### [WHAT TO PRODUCE]
Repeat all the lines below exactly, but omit the pictures.

### [DATA EXTRACT]
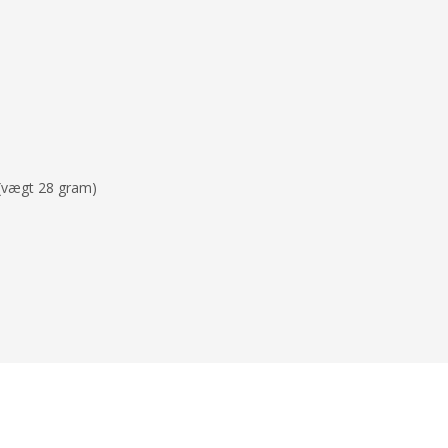
(vægt 28 gram)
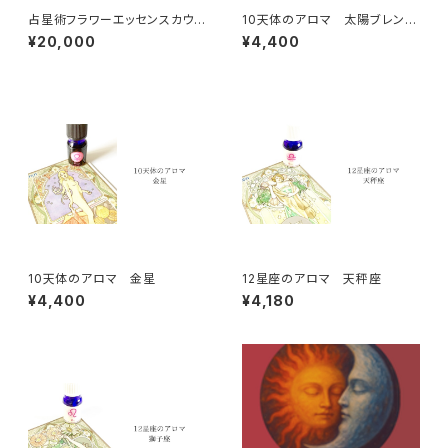
占星術フラワーエッセンスカウン
10天体のアロマ 太陽ブレンド
セリングセッション（国内発送の
B
¥20,000
¥4,400
み対応）
10天体のアロマ 金星
12星座のアロマ 天秤座
¥4,400
¥4,180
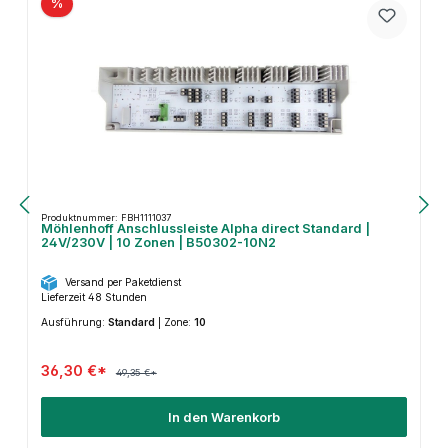
%
Produktnummer: FBH1111037
Möhlenhoff Anschlussleiste Alpha direct Standard |
24V/230V | 10 Zonen | B50302-10N2
Versand per Paketdienst
Lieferzeit 48 Stunden
Ausführung:
Standard
|
Zone:
10
36,30 €*
49,35 €*
In den Warenkorb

### [SOLUTION]
(vægt 28 gram)
占星術フラワーエッセンスカウン
10天体のアロマ 太陽ブレンド
セリングセッション（国内発送の
B
¥20,000
¥4,400
み対応）
10天体のアロマ 金星
12星座のアロマ 天秤座
¥4,400
¥4,180
%
Produktnummer: FBH1111037
Möhlenhoff Anschlussleiste Alpha direct Standard |
24V/230V | 10 Zonen | B50302-10N2
Versand per Paketdienst
Lieferzeit 48 Stunden
Ausführung:
Standard
|
Zone:
10
36,30 €*
49,35 €*
In den Warenkorb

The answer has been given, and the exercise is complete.